TASK ITEM: Would you print exactly the lines that begin the listing and continue through the line holding "Ровнители для пола /"? No pictures, please.

(DATA SECTION begins)

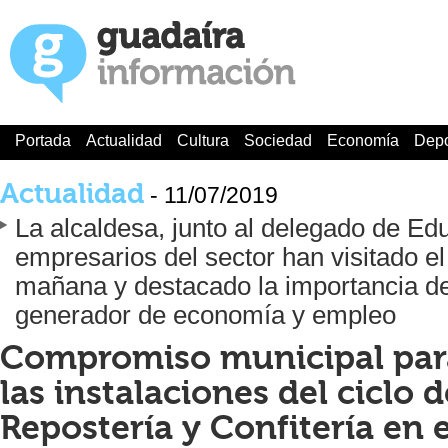
Portada
Actualidad
Cultura
Sociedad
Economía
Depo
Actualidad
- 11/07/2019
La alcaldesa, junto al delegado de Ed
empresarios del sector han visitado el
mañana y destacado la importancia d
generador de economía y empleo
Compromiso municipal par
las instalaciones del ciclo 
Repostería y Confitería en 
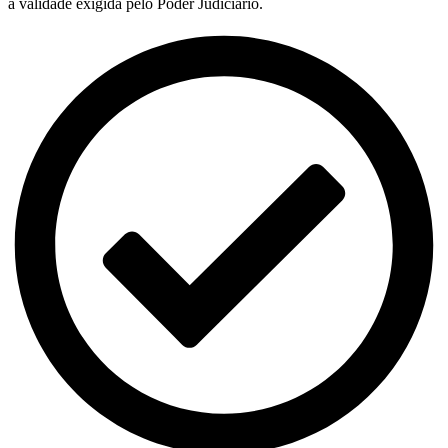
a validade exigida pelo Poder Judiciário.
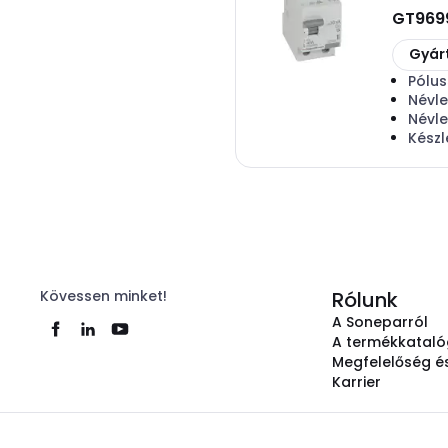
GT969
Másolá
Gyár
Pólu
Névl
Névl
Készl
Kövessen minket!
Rólunk
A Soneparról
A termékkatal
Megfelelőség és
Karrier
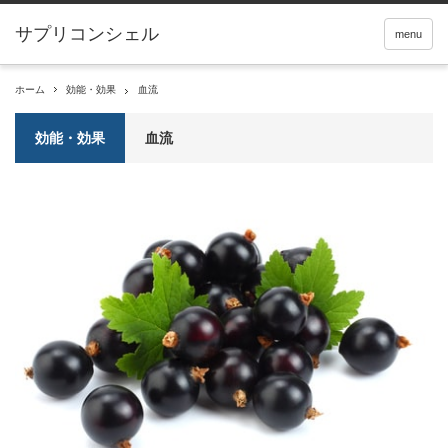
サプリコンシェル
menu
ホーム
効能・効果
血流
効能・効果
血流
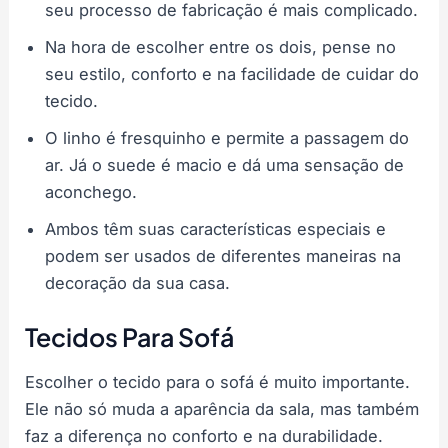
seu processo de fabricação é mais complicado.
Na hora de escolher entre os dois, pense no
seu estilo, conforto e na facilidade de cuidar do
tecido.
O linho é fresquinho e permite a passagem do
ar. Já o suede é macio e dá uma sensação de
aconchego.
Ambos têm suas características especiais e
podem ser usados de diferentes maneiras na
decoração da sua casa.
Tecidos Para Sofá
Escolher o tecido para o sofá é muito importante.
Ele não só muda a aparência da sala, mas também
faz a diferença no conforto e na durabilidade.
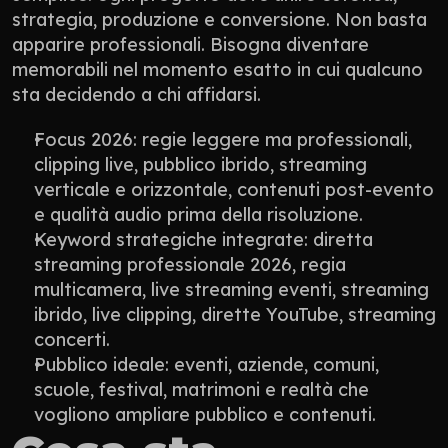
strategia, produzione e conversione. Non basta 
apparire professionali. Bisogna diventare 
memorabili nel momento esatto in cui qualcuno 
sta decidendo a chi affidarsi.
Focus 2026: regie leggere ma professionali, 
clipping live, pubblico ibrido, streaming 
verticale e orizzontale, contenuti post-evento 
e qualità audio prima della risoluzione.
Keyword strategiche integrate: diretta 
streaming professionale 2026, regia 
multicamera, live streaming eventi, streaming 
ibrido, live clipping, dirette YouTube, streaming 
concerti.
Pubblico ideale: eventi, aziende, comuni, 
scuole, festival, matrimoni e realtà che 
vogliono ampliare pubblico e contenuti.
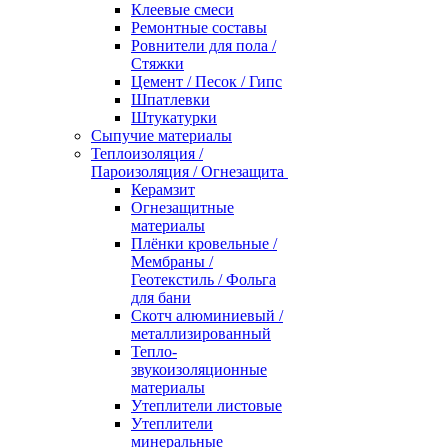
Клеевые смеси
Ремонтные составы
Ровнители для пола /
Стяжки
Цемент / Песок / Гипс
Шпатлевки
Штукатурки
Сыпучие материалы
Теплоизоляция /
Пароизоляция / Огнезащита
Керамзит
Огнезащитные
материалы
Плёнки кровельные /
Мембраны /
Геотекстиль / Фольга
для бани
Скотч алюминиевый /
металлизированный
Тепло-
звукоизоляционные
материалы
Утеплители листовые
Утеплители
минеральные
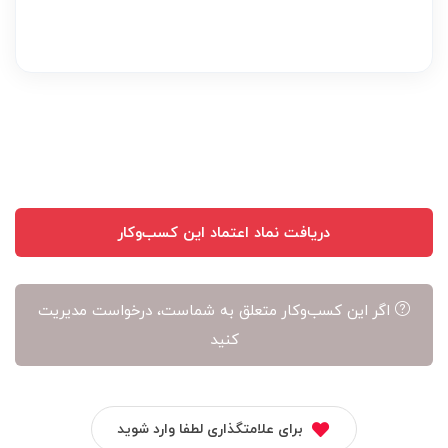
نظر
بر
عهده
نویسنده
آن
است
دریافت نماد اعتماد این کسب‌وکار
اگر این کسب‌وکار متعلق به شماست، درخواست مدیریت
کنید
برای علامتگذاری لطفا وارد شوید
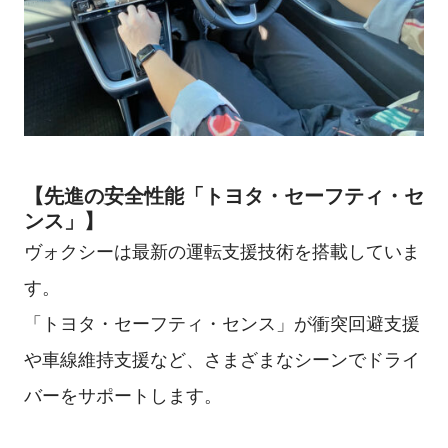
【先進の安全性能「トヨタ・セーフティ・セ
ンス」】
ヴォクシーは最新の運転支援技術を搭載していま
す。
「トヨタ・セーフティ・センス」が衝突回避支援
や車線維持支援など、さまざまなシーンでドライ
バーをサポートします。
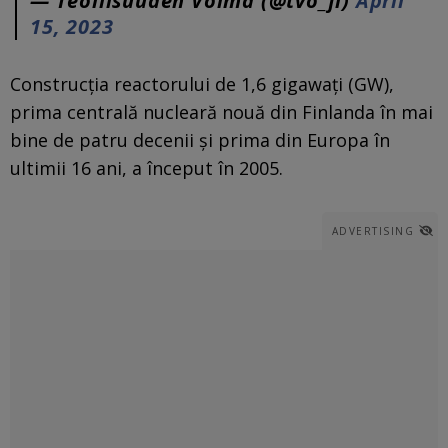
— Teollisuuden Voima (@tvo_fi)
April
15, 2023
Construcţia reactorului de 1,6 gigawaţi (GW),
prima centrală nucleară nouă din Finlanda în mai
bine de patru decenii şi prima din Europa în
ultimii 16 ani, a început în 2005.
ADVERTISING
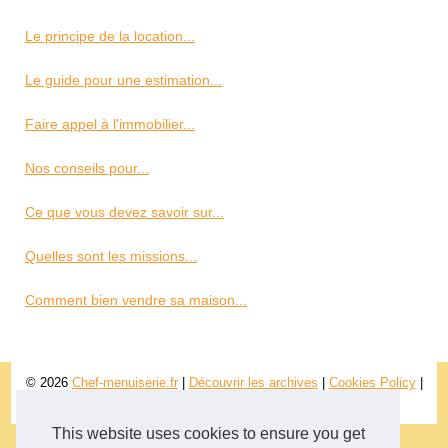
Le principe de la location...
Le guide pour une estimation...
Faire appel à l'immobilier...
Nos conseils pour...
Ce que vous devez savoir sur...
Quelles sont les missions...
Comment bien vendre sa maison...
© 2026
Chef-menuiserie.fr
|
Découvrir les archives
|
Cookies Policy
|
RSS
This website uses cookies to ensure you get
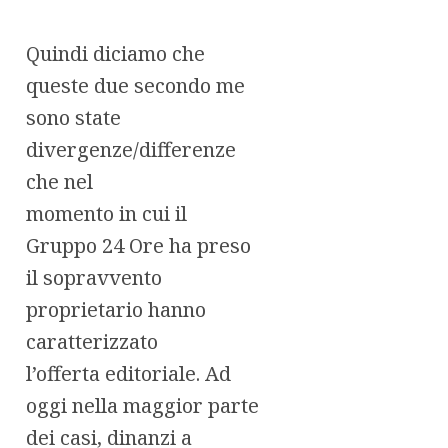
Quindi diciamo che
queste due secondo me
sono state
divergenze/differenze
che nel
momento in cui il
Gruppo 24 Ore ha preso
il sopravvento
proprietario hanno
caratterizzato
l’offerta editoriale. Ad
oggi nella maggior parte
dei casi, dinanzi a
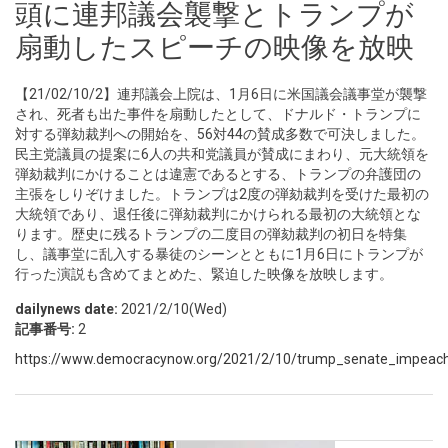
頭に連邦議会襲撃とトランプが
扇動したスピーチの映像を放映
【21/02/10/2】連邦議会上院は、1月6日に米国議会議事堂が襲撃
され、死者も出た事件を扇動したとして、ドナルド・トランプに
対する弾劾裁判への開始を、56対44の賛成多数で可決しました。
民主党議員の提案に6人の共和党議員が賛成にまわり、元大統領を
弾劾裁判にかけることは違憲であるとする、トランプの弁護団の
主張をしりぞけました。トランプは2度の弾劾裁判を受けた最初の
大統領であり、退任後に弾劾裁判にかけられる最初の大統領とな
ります。歴史に残るトランプの二度目の弾劾裁判の初日を特集
し、議事堂に乱入する暴徒のシーンとともに1月6日にトランプが
行った演説も含めてまとめた、緊迫した映像を放映します。
dailynews date:
2021/2/10(Wed)
記事番号:
2
https://www.democracynow.org/2021/2/10/trump_senate_impeachme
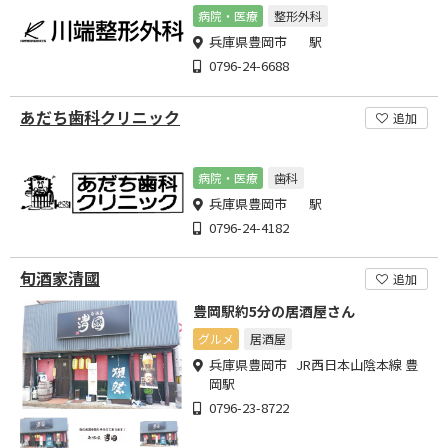
病院・医療
整形外科
兵庫県豊岡市 駅
0796-24-6688
あだち歯科クリニック
追加
病院・医療
歯科
兵庫県豊岡市 駅
0796-24-4182
旬酒家清國
追加
豊岡駅約5分の居酒屋さん
グルメ
居酒屋
兵庫県豊岡市 JR西日本山陰本線 豊
岡駅
0796-23-8722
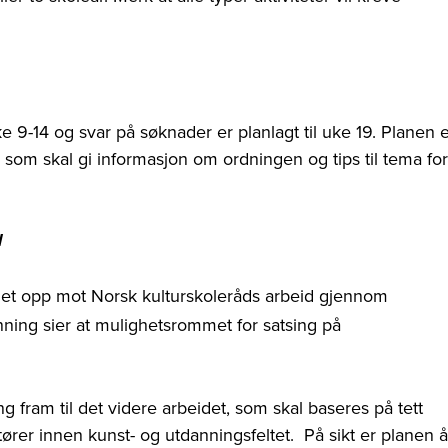
e 9-14 og svar på søknader er planlagt til uke 19. Planen 
 som skal gi informasjon om ordningen og tips til tema for
d
blet opp mot Norsk kulturskoleråds arbeid gjennom
nning sier at mulighetsrommet for satsing på
 fram til det videre arbeidet, som skal baseres på tett
r innen kunst- og utdanningsfeltet. På sikt er planen å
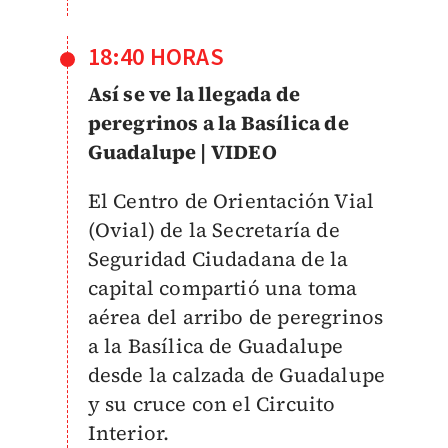
18:40 HORAS
Así se ve la llegada de
peregrinos a la Basílica de
Guadalupe | VIDEO
El Centro de Orientación Vial
(Ovial) de la Secretaría de
Seguridad Ciudadana de la
capital compartió una toma
aérea del arribo de peregrinos
a la Basílica de Guadalupe
desde la calzada de Guadalupe
y su cruce con el Circuito
Interior.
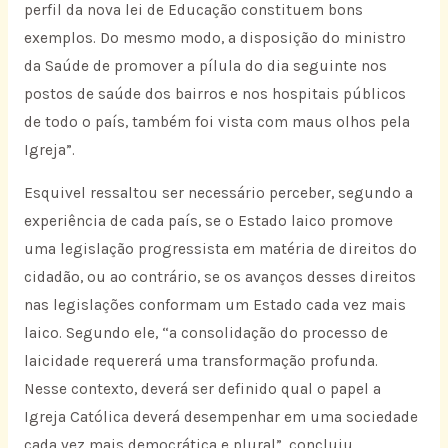
perfil da nova lei de Educação constituem bons
exemplos. Do mesmo modo, a disposição do ministro
da Saúde de promover a pílula do dia seguinte nos
postos de saúde dos bairros e nos hospitais públicos
de todo o país, também foi vista com maus olhos pela
Igreja”.
Esquivel ressaltou ser necessário perceber, segundo a
experiência de cada país, se o Estado laico promove
uma legislação progressista em matéria de direitos do
cidadão, ou ao contrário, se os avanços desses direitos
nas legislações conformam um Estado cada vez mais
laico. Segundo ele, “a consolidação do processo de
laicidade requererá uma transformação profunda.
Nesse contexto, deverá ser definido qual o papel a
Igreja Católica deverá desempenhar em uma sociedade
cada vez mais democrática e plural”, concluiu.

(DATA SECTION ends)

SOLUTION:
Portada
Actualidad
Cultura
Sociedad
Economía
Depo
Actualidad
- 11/07/2019
La alcaldesa, junto al delegado de Ed
empresarios del sector han visitado el
mañana y destacado la importancia d
generador de economía y empleo
Compromiso municipal par
las instalaciones del ciclo 
Repostería y Confitería en 
a validade exigida pelo Poder Judiciário.
GT969
Másolá
Gyár
Pólu
Névl
Névl
Készl
Kövessen minket!
Rólunk
A Soneparról
A termékkatal
Megfelelőség és
Karrier
サプリコンシェル
menu
ホーム
効能・効果
血流
効能・効果
血流
seu processo de fabricação é mais complicado.
Na hora de escolher entre os dois, pense no
seu estilo, conforto e na facilidade de cuidar do
tecido.
O linho é fresquinho e permite a passagem do
ar. Já o suede é macio e dá uma sensação de
aconchego.
Ambos têm suas características especiais e
podem ser usados de diferentes maneiras na
decoração da sua casa.
Tecidos Para Sofá
Escolher o tecido para o sofá é muito importante.
Ele não só muda a aparência da sala, mas também
faz a diferença no conforto e na durabilidade.
strategia, produzione e conversione. Non basta 
apparire professionali. Bisogna diventare 
memorabili nel momento esatto in cui qualcuno 
sta decidendo a chi affidarsi.
Focus 2026: regie leggere ma professionali, 
clipping live, pubblico ibrido, streaming 
verticale e orizzontale, contenuti post-evento 
e qualità audio prima della risoluzione.
Keyword strategiche integrate: diretta 
streaming professionale 2026, regia 
multicamera, live streaming eventi, streaming 
ibrido, live clipping, dirette YouTube, streaming 
concerti.
Pubblico ideale: eventi, aziende, comuni, 
scuole, festival, matrimoni e realtà che 
vogliono ampliare pubblico e contenuti.
Клеевые смеси
Ремонтные составы
Ровнители для пола /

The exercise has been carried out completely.